Hi Juergen,

I wrote a quick blog post about how I grouped up AIS points into lines, but 
broken up on steps in time, distance, and calculated speed.

It's very short but contains some thinking and some code.

https://openais.xyz/post/2022-10-28-ais-traj/

You could add an additional spatial filter in the first part of the blog query 
to only fetch AIS points that are within the geometry that defines your port 
area.

Rory
________________________________
From: postgis-users <[email protected]> on behalf of 
[email protected] <[email protected]>
Sent: 24 October 2022 19:40
To: [email protected] <[email protected]>
Subject: Re: [postgis-users] Issue with ST_Intersection seems related to lines 
crossing themself


Hello Rory,
Hello Simon,

thank you both for the feedback.

Sorry for the delay. I'm now back on this topic after my crazy last week.

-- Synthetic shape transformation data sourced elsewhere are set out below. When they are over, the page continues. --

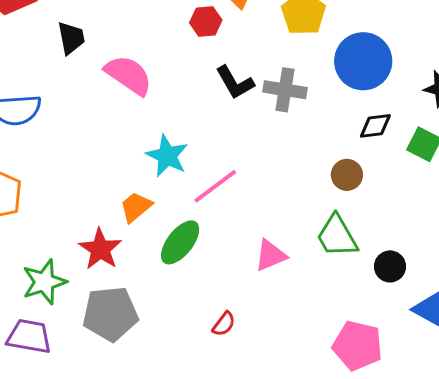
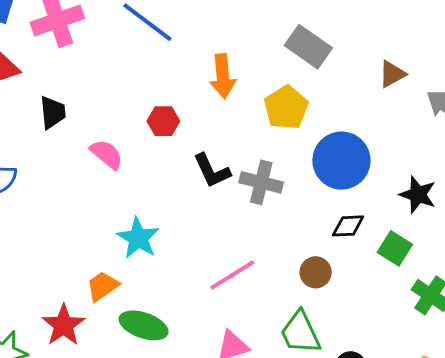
red hexagon: (206, 21) -> (163, 121), moved
pink semicircle: (128, 75) -> (106, 154), size x0.7
pink line: (215, 186) -> (232, 275), moved
green ellipse: (180, 242) -> (144, 325), turned 66

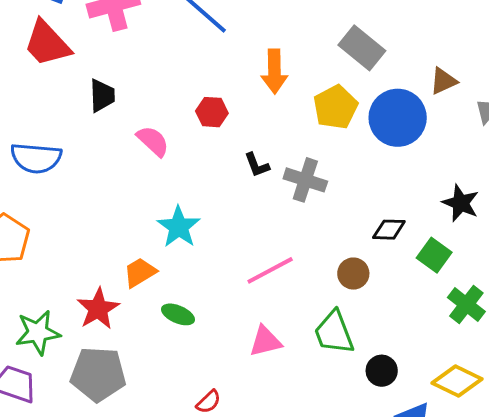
blue circle: (341, 161) -> (398, 118), moved
black L-shape: (212, 171) -> (257, 165), size x0.7
green ellipse: (144, 325) -> (178, 314), size x0.7

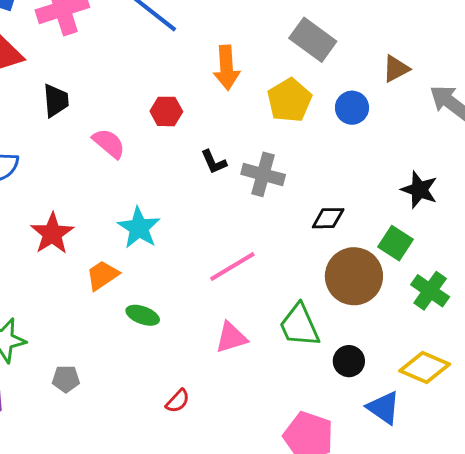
blue circle: (398, 118) -> (352, 108), size x0.6
black diamond: (389, 230) -> (328, 218), moved
brown circle: (353, 274) -> (354, 276), moved, size x1.8
red star: (98, 309) -> (52, 234), moved
gray pentagon: (98, 374) -> (66, 379), size x0.5

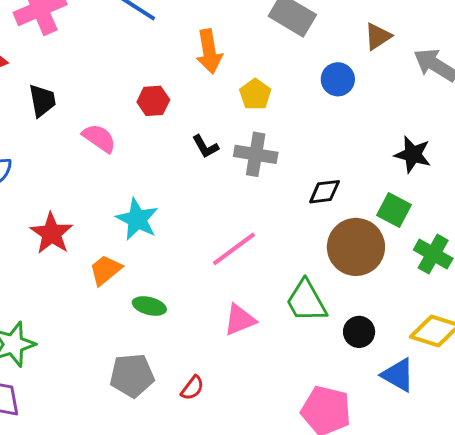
yellow pentagon: (289, 100) -> (255, 94), moved, size x0.7
gray pentagon: (66, 379) -> (132, 375), moved, size x1.6

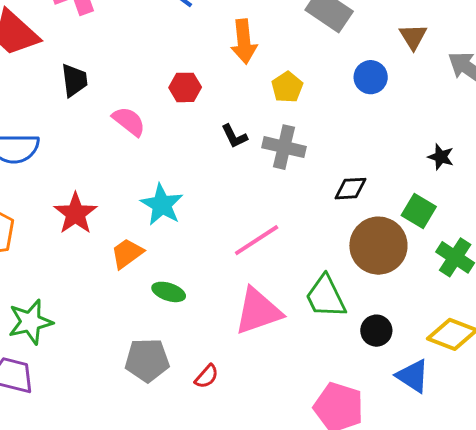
brown triangle: (378, 36) -> (413, 37), turned -32
black star: (413, 155) -> (441, 157), size x0.7
pink triangle: (240, 320) -> (258, 311), size x1.5

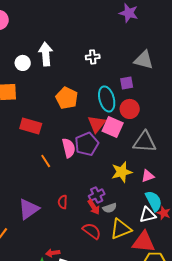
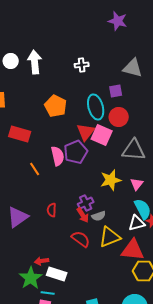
white circle: (23, 63) -> (11, 61), moved
pink triangle: (148, 176) -> (137, 184), turned -32

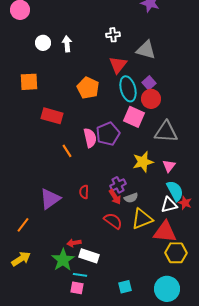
white arrow: (35, 62) -> (67, 44), size x0.7
white cross: (82, 65) -> (113, 35), moved
gray triangle: (133, 68) -> (146, 50), moved
purple square: (116, 91) -> (149, 83), moved, turned -32
red triangle: (86, 132) -> (118, 65), moved

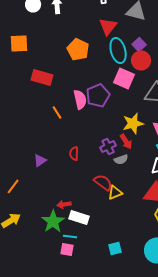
red arrow: (115, 197) -> (126, 141), moved
purple triangle: (50, 199) -> (40, 160), size x0.6
yellow triangle: (142, 219) -> (115, 192), moved, size x0.7

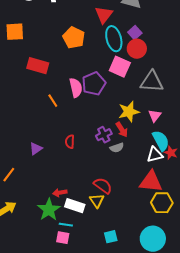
red semicircle: (103, 182) -> (103, 186), moved
yellow triangle: (115, 192) -> (97, 201), moved, turned -42

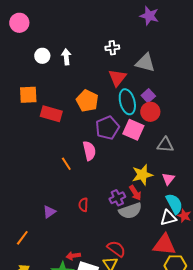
red rectangle: (38, 66) -> (51, 114), moved
gray triangle: (152, 82) -> (165, 145), size x0.7
purple pentagon: (94, 84) -> (107, 128), moved
gray semicircle: (117, 148) -> (130, 211), size x1.6

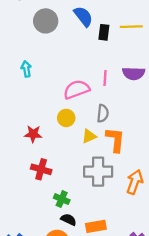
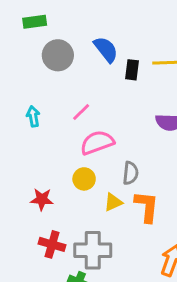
pink line: (105, 78) -> (81, 112), moved, turned 42
gray cross: (98, 172) -> (93, 250), moved

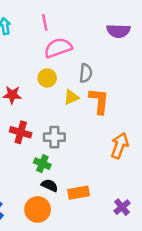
pink line: (81, 112) -> (45, 22), turned -56
gray cross: (93, 250) -> (54, 137), size x0.7

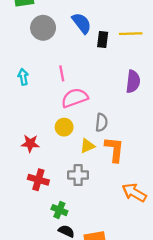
purple semicircle: (118, 31) -> (133, 82), turned -85
gray cross: (54, 137) -> (78, 175), moved
orange arrow: (120, 146) -> (134, 193), turned -80

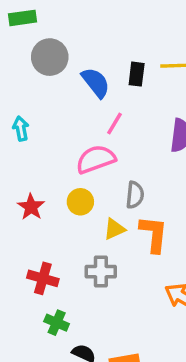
blue semicircle: (82, 23) -> (96, 83), moved
pink line: (62, 73) -> (114, 123), moved, turned 42
red star: (30, 143) -> (31, 207), moved, turned 30
green cross: (59, 210) -> (57, 323), moved

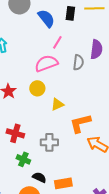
gray semicircle: (135, 195) -> (78, 62), moved
orange L-shape: (154, 234) -> (80, 123), moved, turned -110
gray cross: (101, 272) -> (49, 142), moved

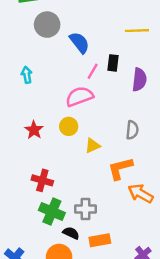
black rectangle: (70, 13) -> (113, 63), moved
gray semicircle: (78, 62) -> (132, 130), moved
gray cross: (49, 142) -> (85, 209), moved
green cross: (23, 159) -> (52, 211), size x1.5

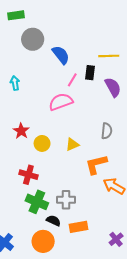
yellow line: (137, 31) -> (109, 56), moved
purple semicircle: (139, 80) -> (113, 87), turned -36
yellow circle: (69, 126) -> (42, 143), moved

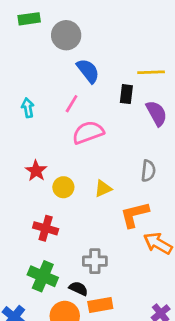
gray circle: (33, 39) -> (66, 35), moved
pink line: (72, 80) -> (72, 104), moved
green cross: (37, 202) -> (43, 276), moved
orange rectangle: (79, 227) -> (100, 305), moved

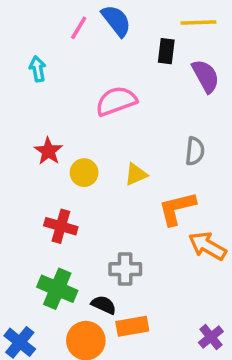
pink line: (72, 104) -> (79, 28), moved

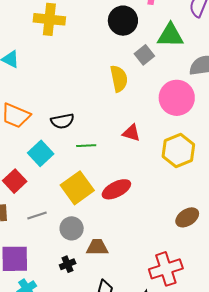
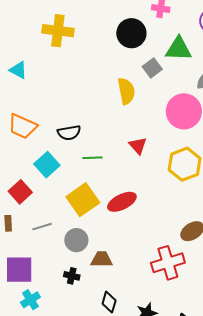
red triangle: (131, 133) -> (138, 146), turned 30
black cross: (68, 264) -> (72, 276), turned 35
red cross: (166, 269) -> (168, 263), moved

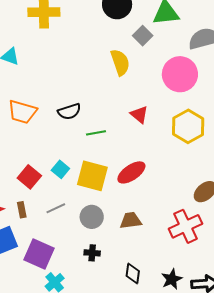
cyan square: (47, 165) -> (60, 169), moved, size x0.7
yellow square: (83, 200) -> (92, 176), turned -32
brown trapezoid: (102, 259) -> (131, 220), moved
purple square: (19, 270) -> (39, 254), turned 32

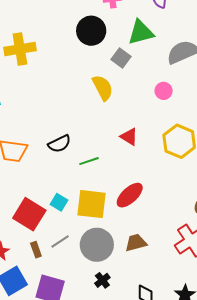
pink circle: (180, 74) -> (164, 91), size x0.5
red square: (29, 177) -> (29, 214), size x1.4
brown rectangle: (22, 210) -> (36, 250), moved
gray circle: (92, 217) -> (97, 245), size x1.4
black cross: (92, 253) -> (102, 280), turned -35

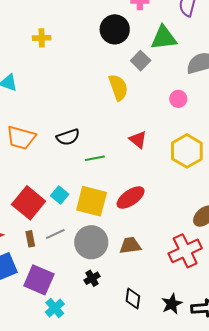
yellow cross: (20, 49) -> (42, 38), size x0.6

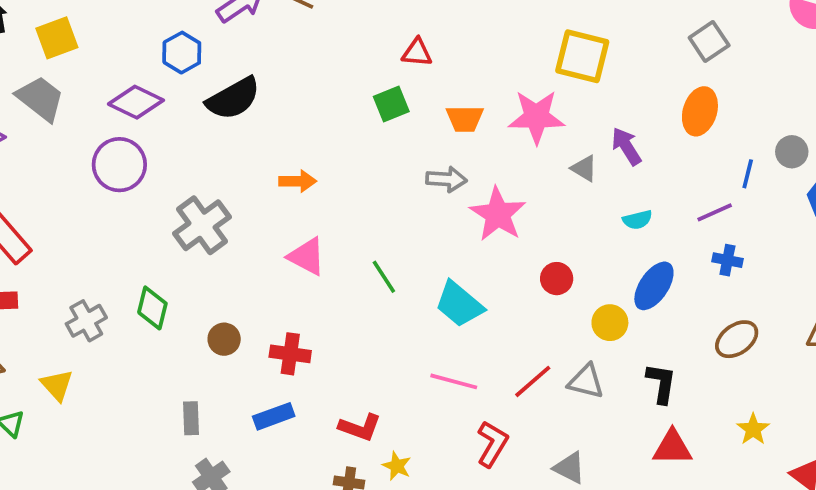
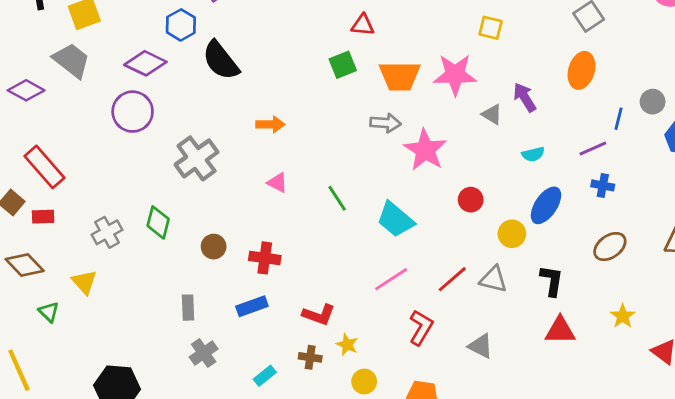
yellow square: (582, 56) -> (491, 28), size x0.6
black semicircle: (233, 98) -> (221, 60), turned 81
orange trapezoid: (465, 119) -> (400, 76), size x1.4
pink triangle: (307, 256) -> (277, 183), size x0.7
pink line: (454, 381) -> (391, 279), turned -48

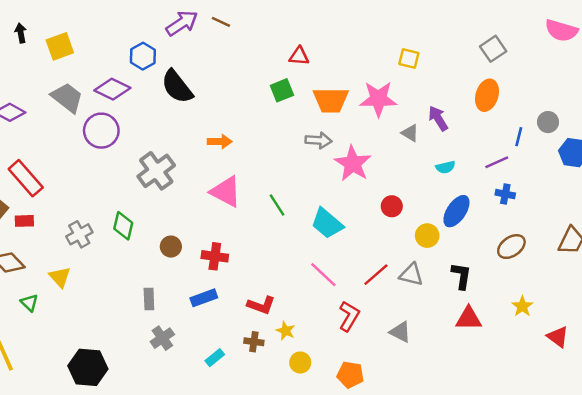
gray trapezoid: (72, 60) -> (67, 98), moved
pink triangle: (277, 183) -> (226, 192), size x1.8
pink line: (391, 279) -> (323, 275), turned 76

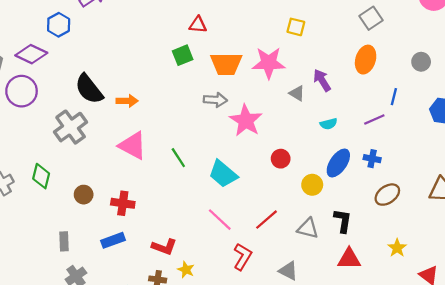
black semicircle: (177, 87) -> (89, 89), moved
gray circle: (548, 122) -> (421, 62), moved
blue cross: (505, 194) -> (372, 159), moved
gray triangle: (411, 275) -> (308, 228), moved

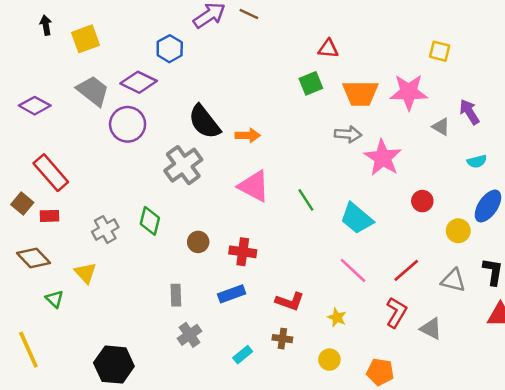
red L-shape: (243, 257) -> (396, 313), moved
yellow star: (186, 270) -> (337, 317), moved

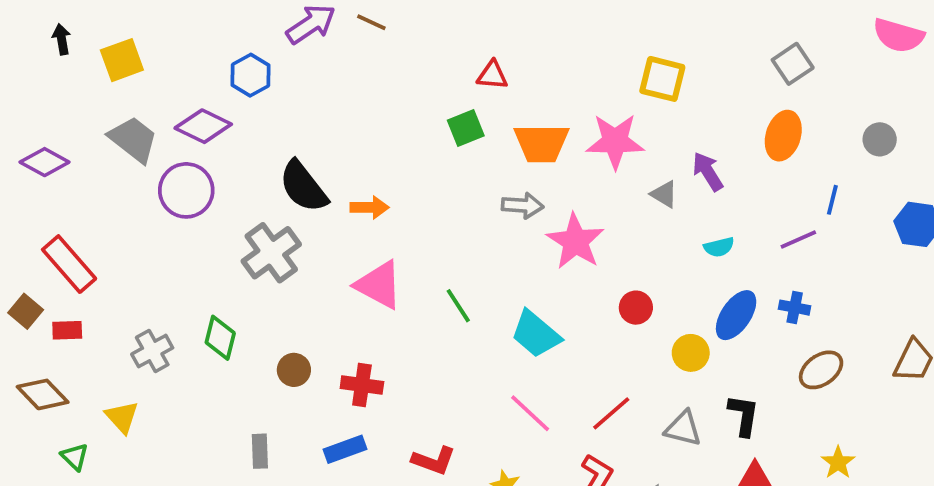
yellow square: (440, 51) -> (662, 79), size x1.4

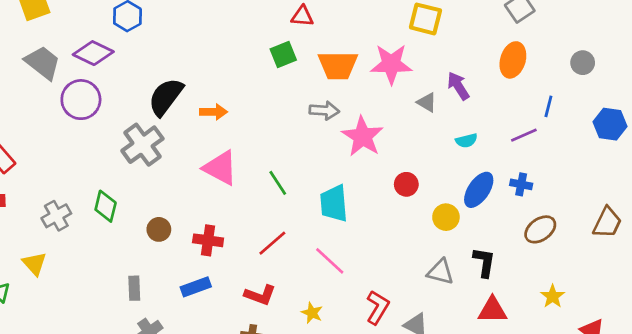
black semicircle: (303, 187) -> (166, 97), turned 75
cyan trapezoid: (536, 334) -> (334, 203), turned 45
red line: (611, 413) -> (272, 243), moved

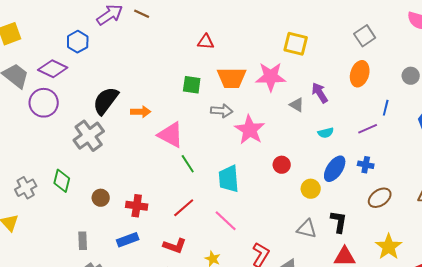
green square: (283, 54) -> (192, 85), moved, turned 30
pink triangle: (220, 168) -> (171, 135), moved
yellow star: (553, 296) -> (389, 247), size x1.5

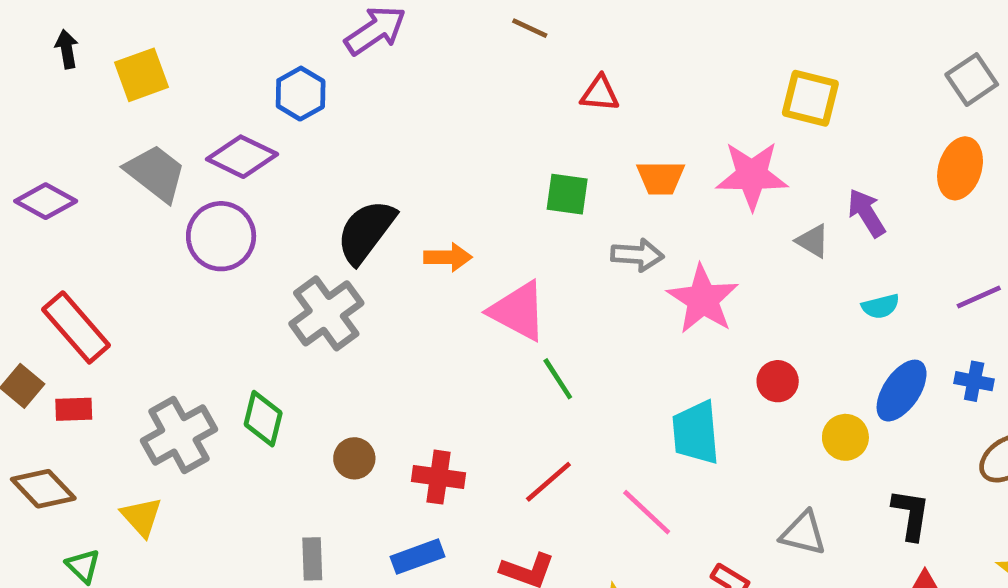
brown line: (142, 14) -> (530, 28), moved
orange trapezoid: (232, 78) -> (661, 178), size x0.7
cyan trapezoid: (229, 179) -> (696, 433), moved
gray cross: (26, 188) -> (179, 435), size x1.4
gray triangle: (307, 229) -> (803, 533), moved

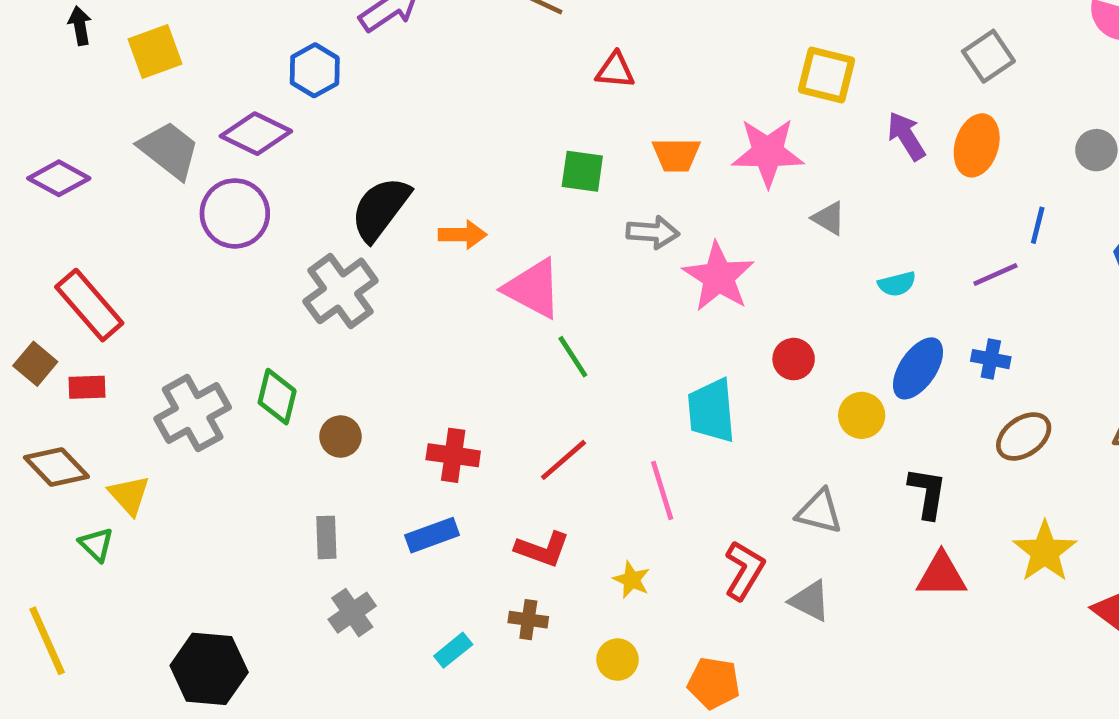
purple arrow: (866, 213) -> (906, 136), moved
brown circle: (354, 458) -> (340, 437), moved
pink line: (647, 512) -> (662, 490), turned 30
yellow triangle: (142, 517) -> (129, 495), moved

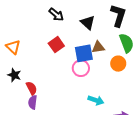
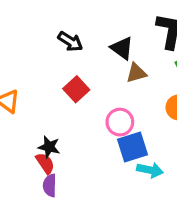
brown triangle: (98, 47) -> (136, 73), moved
blue square: (84, 53) -> (133, 147), moved
black star: (14, 75) -> (49, 147), moved

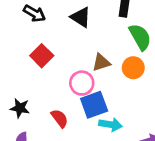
brown triangle: (136, 73) -> (101, 62), moved
red semicircle: (45, 163) -> (60, 118), moved

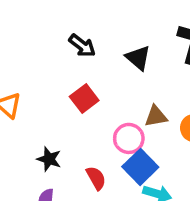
blue square: (94, 105) -> (140, 167), turned -32

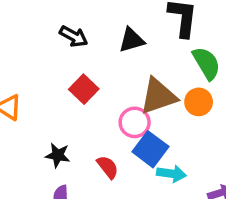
black triangle: (138, 58) -> (132, 40), turned -48
brown triangle: (156, 116) -> (158, 96), size x1.6

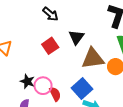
black triangle: (132, 40) -> (76, 37), moved, turned -49
pink circle: (135, 122) -> (43, 86), moved

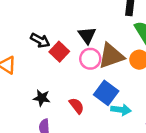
black arrow: (50, 14) -> (40, 40), moved
pink circle: (43, 86) -> (90, 59), moved

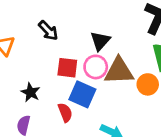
red square: (59, 52) -> (67, 68), moved, turned 36
blue square: (106, 93) -> (82, 94), moved, turned -30

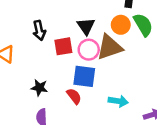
black arrow: (48, 31) -> (39, 30), turned 48
red square: (67, 68) -> (63, 46), moved
orange circle: (148, 84) -> (121, 25), moved

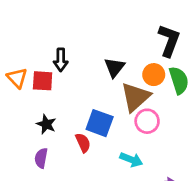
red square: (63, 46) -> (43, 81), moved
brown triangle: (110, 47) -> (135, 97), turned -36
pink circle: (89, 50) -> (147, 121), moved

First some additional explanation:
==================================
I use the LineString also to draw the track on a map (for each vessel / MMSI).
The track LineString from 00:00 of the current date to NOW() is generated 
"on-the-fly" from the stored GPS points (basically the RAW data you you get 
from the "AIS position report").
For today's data + 1-2 days older, the "on-the-fly" generated information is 
combined with a UNION from the information retrieved from table 
'ais_trajectory_mmsi_daily'.
Currently I've got ~2 million new GPS position entries each day.

In general my aggregation of points per day produces lines that go "over land" 
if there is no data for some time until the next Antenna picks up something 
again (or jumping points).
As you Rory pointed out I might have to go the Multi-LineString way so if I 
don't get new GPS points for about ~10+ Min (vessel out of antenna range; by 
AIS definition the max. interval is 180 seconds) I start a new LineString (plus 
some other checks like distance).
More on this further down below as this is an extra task.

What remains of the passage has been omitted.